For generations, women of all ages, of all races, have fearlessly fought for the right to their own autonomy: an autonomy that should be constitutionally guaranteed. After all, if the American dream is “life, liberty, and the pursuit of happiness,” why does this not apply to women? One hundred and one years after women were granted the right to vote, women are faced with the disturbing, disconcerting task of having to plead for the right to choose what they do with their respective bodies.
Those who vilify women’s right to an abortion must consider that, for those women who have had to make the choice to end their pregnancy, it is almost always a difficult choice colored with many complexities. There are a multitude of multifaceted reasons that might lead women to choose to have an abortion, some of which include: abusive relationships, lack of emotional or mental support, physical health concerns, lack of financial preparation and sexual assault. For decades, those who are anti-abortion have viciously crucified women who have chosen—or might hypothetically choose—to terminate their pregnancy. It is as if pro-lifers assume that women enter gleefully into the clammy, blindingly fluorescent doctor’s office, eager to have a mentally and physically painful procedure. As if they relish in the experience, as if they will excitedly spill the news to their family and friends. It is safe to say that this is never the case. In actuality, the act of abortion is so scrutinized—so stigmatized—that many women will not even confide in those closest to them for fear of being judged. Understandably so, women are not eager to relive the experience by recounting the anxiety-ridden drive to the clinic; the agonizing minutes of being forced to stare at an ultrasound while answering “Are you sure?”; the weeks of blood-stained sheets and tear-stained tissues. Those who are pro-life tend to generalize the act of abortion, assuming that the women in question made the decision with reckless abandon. This baseless assumption is far from the truth, and strips away the humanity of the act; life is a series of choices, and to attempt to seize women’s freedom of choice over their own bodies is both senseless and barbaric.

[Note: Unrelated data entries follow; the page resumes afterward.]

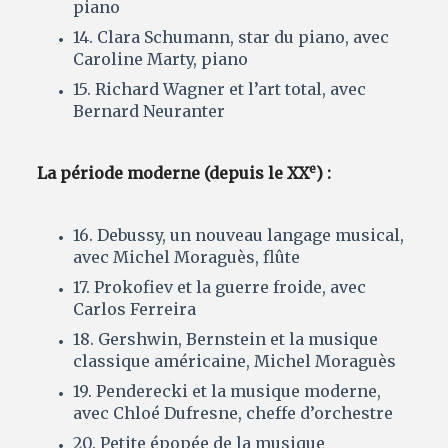
piano
14. Clara Schumann, star du piano, avec
Caroline Marty, piano
15. Richard Wagner et l’art total, avec
Bernard Neuranter
e
La période moderne (depuis le XX
) :
16. Debussy, un nouveau langage musical,
avec Michel Moraguès, flûte
17. Prokofiev et la guerre froide, avec
Carlos Ferreira
18. Gershwin, Bernstein et la musique
classique américaine, Michel Moraguès
19. Penderecki et la musique moderne,
avec Chloé Dufresne, cheffe d’orchestre
20. Petite épopée de la musique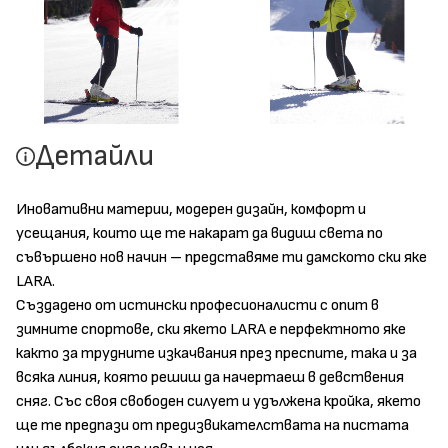
Детайли
Иновативни материи, модерен дизайн, комфорт и
усещания, които ще те накарат да видиш света по
съвършено нов начин – представяме ти дамското ски яке
LARA.
Създадено от истински професионалисти с опит в
зимните спортове, ски якето LARA е перфектното яке
както за трудните изкачвания през преспите, така и за
всяка линия, която решиш да начертаеш в девствения
сняг. Със своя свободен силует и удължена кройка, якето
ще те предпази от предизвикателствата на пистата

If women do not have the right to make decisions about their bodies, then what do they have? From birth to death, women are expected to be kind, gentle caregivers: selflessly sacrificing for their children and male counterparts while neglecting their own hierarchy of needs. Why are we okay with this? Why is anyone okay with this? The Texas abortion law has reverted the women’s rights movement back a century—yes, a literal century.
Lest we forget, we are living amidst a pandemic. As of Sept. 3., 56,598 Texans have died from COVID-19. The Texas legislature should be prioritizing and protecting the lives that are right here, right now. Ultimately, the Texas abortion law is more than a violation of women’s rights: it is a violation of fundamental human rights.